_Records provided_
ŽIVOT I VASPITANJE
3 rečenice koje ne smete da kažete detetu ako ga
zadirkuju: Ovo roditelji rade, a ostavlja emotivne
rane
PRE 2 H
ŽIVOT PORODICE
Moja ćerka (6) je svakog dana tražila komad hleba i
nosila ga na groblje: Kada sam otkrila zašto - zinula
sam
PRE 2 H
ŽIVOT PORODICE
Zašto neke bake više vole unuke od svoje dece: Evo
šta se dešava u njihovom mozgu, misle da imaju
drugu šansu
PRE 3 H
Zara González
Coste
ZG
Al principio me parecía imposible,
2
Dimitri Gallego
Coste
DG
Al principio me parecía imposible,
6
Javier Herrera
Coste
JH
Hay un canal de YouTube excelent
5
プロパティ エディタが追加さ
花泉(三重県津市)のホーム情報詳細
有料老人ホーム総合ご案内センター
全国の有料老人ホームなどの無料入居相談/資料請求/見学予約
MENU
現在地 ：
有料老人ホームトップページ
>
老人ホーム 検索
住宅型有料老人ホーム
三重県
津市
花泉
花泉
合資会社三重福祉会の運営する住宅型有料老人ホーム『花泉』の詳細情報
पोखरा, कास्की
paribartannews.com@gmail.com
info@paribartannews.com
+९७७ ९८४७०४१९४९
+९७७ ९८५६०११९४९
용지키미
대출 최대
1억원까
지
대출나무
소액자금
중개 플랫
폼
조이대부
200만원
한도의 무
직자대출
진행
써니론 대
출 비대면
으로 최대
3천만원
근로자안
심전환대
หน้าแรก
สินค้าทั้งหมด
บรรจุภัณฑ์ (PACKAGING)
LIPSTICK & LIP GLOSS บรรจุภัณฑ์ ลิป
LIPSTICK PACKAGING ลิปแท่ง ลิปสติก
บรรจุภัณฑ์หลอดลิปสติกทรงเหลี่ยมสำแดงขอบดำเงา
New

_Problem description_
Reproduce, word for word, the line containing "สินค้าทั้งหมด" along with every later line of the listing, and leave out all earlier lines.

_Output for this task_
สินค้าทั้งหมด
บรรจุภัณฑ์ (PACKAGING)
LIPSTICK & LIP GLOSS บรรจุภัณฑ์ ลิป
LIPSTICK PACKAGING ลิปแท่ง ลิปสติก
บรรจุภัณฑ์หลอดลิปสติกทรงเหลี่ยมสำแดงขอบดำเงา
New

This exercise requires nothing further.